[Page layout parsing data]
*** Begin section ***

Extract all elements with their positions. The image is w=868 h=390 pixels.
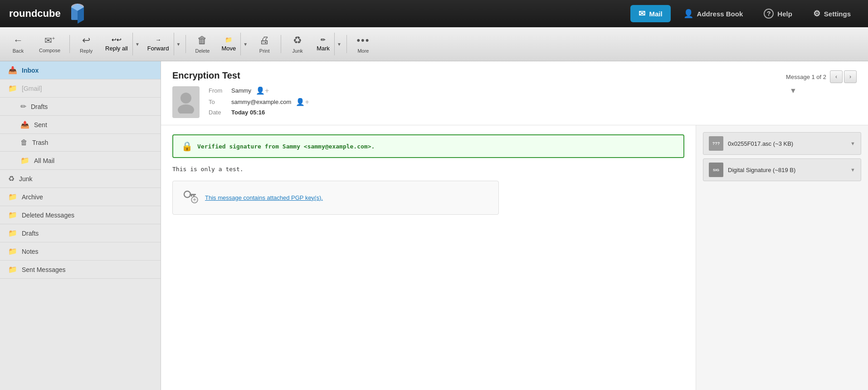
more-button[interactable]: ••• More — [350, 31, 377, 57]
forward-label: Forward — [147, 45, 169, 52]
verified-signature-banner: 🔒 Verified signature from Sammy <sammy@e… — [172, 134, 684, 158]
back-button[interactable]: ← Back — [5, 31, 32, 57]
back-label: Back — [13, 48, 24, 54]
email-view: Encryption Test From Sam — [161, 61, 868, 390]
sidebar-allmail-label: All Mail — [34, 157, 152, 164]
to-label: To — [209, 99, 227, 105]
settings-icon: ⚙ — [813, 9, 820, 19]
mark-main[interactable]: ✏ Mark — [312, 33, 334, 55]
sidebar-item-inbox[interactable]: 📥 Inbox — [0, 61, 161, 79]
move-button[interactable]: 📁 Move ▼ — [217, 33, 250, 55]
nav-addressbook-label: Address Book — [697, 10, 743, 18]
message-counter: Message 1 of 2 — [786, 74, 826, 80]
sidebar-item-drafts[interactable]: 📁 Drafts — [0, 224, 161, 242]
from-label: From — [209, 87, 227, 94]
main-layout: 📥 Inbox 📁 [Gmail] ✏ Drafts 📤 Sent 🗑 Tras… — [0, 61, 868, 390]
add-contact-from-icon[interactable]: 👤+ — [256, 86, 269, 95]
sig-dropdown-icon[interactable]: ▼ — [850, 167, 855, 173]
expand-details-icon[interactable]: ▼ — [790, 87, 797, 95]
delete-label: Delete — [195, 48, 210, 54]
sidebar-item-junk[interactable]: ♻ Junk — [0, 170, 161, 188]
email-subject: Encryption Test — [172, 70, 309, 81]
addressbook-icon: 👤 — [683, 9, 693, 19]
forward-button[interactable]: → Forward ▼ — [143, 33, 183, 55]
sidebar-item-notes[interactable]: 📁 Notes — [0, 242, 161, 261]
reply-button[interactable]: ↩ Reply — [73, 31, 100, 57]
sent-sub-icon: 📤 — [20, 120, 29, 129]
gmail-icon: 📁 — [8, 84, 17, 93]
help-icon: ? — [764, 9, 774, 19]
forward-dropdown[interactable]: ▼ — [174, 33, 183, 55]
sidebar-item-deleted[interactable]: 📁 Deleted Messages — [0, 206, 161, 224]
junk-sidebar-icon: ♻ — [8, 174, 15, 183]
date-label: Date — [209, 109, 227, 116]
mark-label: Mark — [317, 45, 330, 52]
move-icon: 📁 — [225, 36, 232, 43]
reply-label: Reply — [80, 48, 93, 54]
allmail-icon: 📁 — [20, 156, 29, 165]
sidebar-deleted-label: Deleted Messages — [22, 212, 152, 219]
attachment-asc[interactable]: ??? 0x0255F017.asc (~3 KB) ▼ — [703, 132, 861, 155]
reply-all-icon: ↩↩ — [112, 36, 122, 43]
email-details: From Sammy 👤+ To sammy@example.com 👤+ Da… — [209, 86, 309, 118]
move-dropdown[interactable]: ▼ — [240, 33, 250, 55]
nav-mail[interactable]: ✉ Mail — [630, 5, 670, 22]
move-main[interactable]: 📁 Move — [217, 33, 240, 55]
pgp-key-link[interactable]: This message contains attached PGP key(s… — [205, 194, 323, 201]
sidebar-junk-label: Junk — [19, 175, 152, 183]
to-value: sammy@example.com — [231, 99, 291, 105]
sidebar-notes-label: Notes — [22, 248, 152, 255]
date-value: Today 05:16 — [231, 109, 265, 116]
sidebar-item-drafts-sub[interactable]: ✏ Drafts — [0, 98, 161, 116]
attachment-sig[interactable]: SIG Digital Signature (~819 B) ▼ — [703, 158, 861, 181]
asc-dropdown-icon[interactable]: ▼ — [850, 141, 855, 146]
email-body: 🔒 Verified signature from Sammy <sammy@e… — [161, 125, 868, 390]
junk-icon: ♻ — [293, 35, 302, 46]
mark-button[interactable]: ✏ Mark ▼ — [312, 33, 344, 55]
junk-button[interactable]: ♻ Junk — [284, 31, 311, 57]
sent-messages-icon: 📁 — [8, 265, 17, 274]
logo-text: roundcube — [9, 8, 61, 20]
verified-text: Verified signature from Sammy <sammy@exa… — [197, 143, 375, 150]
nav-settings[interactable]: ⚙ Settings — [805, 5, 859, 22]
reply-all-main[interactable]: ↩↩ Reply all — [101, 33, 132, 55]
next-message-button[interactable]: › — [844, 70, 857, 83]
nav-help[interactable]: ? Help — [756, 5, 800, 22]
sig-filename: Digital Signature (~819 B) — [728, 167, 846, 173]
sep1 — [69, 35, 70, 53]
print-button[interactable]: 🖨 Print — [251, 31, 278, 57]
svg-point-5 — [178, 104, 194, 114]
nav-help-label: Help — [777, 10, 792, 18]
content-area: Encryption Test From Sam — [161, 61, 868, 390]
reply-all-label: Reply all — [105, 45, 128, 52]
delete-icon: 🗑 — [197, 35, 207, 46]
sidebar-item-trash-sub[interactable]: 🗑 Trash — [0, 134, 161, 152]
lock-icon: 🔒 — [181, 141, 193, 152]
email-body-text: This is only a test. — [172, 165, 684, 174]
drafts-icon: 📁 — [8, 229, 17, 237]
sidebar-item-sent-sub[interactable]: 📤 Sent — [0, 116, 161, 134]
sidebar-item-allmail[interactable]: 📁 All Mail — [0, 152, 161, 170]
mark-dropdown[interactable]: ▼ — [334, 33, 344, 55]
compose-label: Compose — [39, 48, 60, 53]
email-header-left: Encryption Test From Sam — [172, 70, 309, 118]
asc-file-icon: ??? — [709, 136, 723, 151]
sidebar-item-archive[interactable]: 📁 Archive — [0, 188, 161, 206]
nav-addressbook[interactable]: 👤 Address Book — [675, 5, 751, 22]
compose-icon: ✉+ — [44, 35, 55, 46]
reply-icon: ↩ — [82, 35, 90, 46]
prev-message-button[interactable]: ‹ — [830, 70, 843, 83]
forward-main[interactable]: → Forward — [143, 33, 174, 55]
compose-button[interactable]: ✉+ Compose — [33, 31, 67, 57]
email-meta: From Sammy 👤+ To sammy@example.com 👤+ Da… — [172, 86, 309, 118]
reply-all-button[interactable]: ↩↩ Reply all ▼ — [101, 33, 142, 55]
sidebar-item-gmail[interactable]: 📁 [Gmail] — [0, 79, 161, 98]
add-contact-to-icon[interactable]: 👤+ — [296, 98, 309, 106]
sidebar-drafts-label: Drafts — [22, 230, 152, 237]
logo-icon — [65, 3, 90, 25]
delete-button[interactable]: 🗑 Delete — [189, 31, 216, 57]
sidebar-item-sent-messages[interactable]: 📁 Sent Messages — [0, 261, 161, 279]
svg-rect-7 — [190, 194, 196, 195]
top-nav: ✉ Mail 👤 Address Book ? Help ⚙ Settings — [630, 5, 859, 22]
reply-all-dropdown[interactable]: ▼ — [132, 33, 142, 55]
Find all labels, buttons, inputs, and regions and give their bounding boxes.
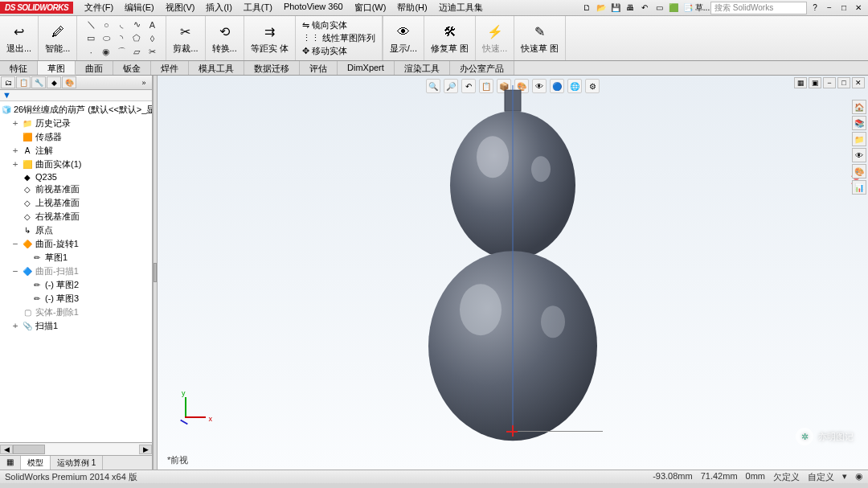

*** End section ***

• [What to do]
Please find every line in the records above that holds the word "item" and copy it.

• [Result below]
sidebar-item-inbox[interactable]: 📥 Inbox — [0, 61, 161, 79]
sidebar-item-drafts[interactable]: 📁 Drafts — [0, 224, 161, 242]
sidebar-item-junk[interactable]: ♻ Junk — [0, 170, 161, 188]
sidebar-item-notes[interactable]: 📁 Notes — [0, 242, 161, 261]
sidebar-item-deleted[interactable]: 📁 Deleted Messages — [0, 206, 161, 224]
sidebar-item-drafts-sub[interactable]: ✏ Drafts — [0, 98, 161, 116]
sidebar-item-trash-sub[interactable]: 🗑 Trash — [0, 134, 161, 152]
sidebar-item-sent-sub[interactable]: 📤 Sent — [0, 116, 161, 134]
sidebar-item-allmail[interactable]: 📁 All Mail — [0, 152, 161, 170]
sidebar-item-archive[interactable]: 📁 Archive — [0, 188, 161, 206]
sidebar-item-gmail[interactable]: 📁 [Gmail] — [0, 79, 161, 98]
sidebar-item-sent-messages[interactable]: 📁 Sent Messages — [0, 261, 161, 279]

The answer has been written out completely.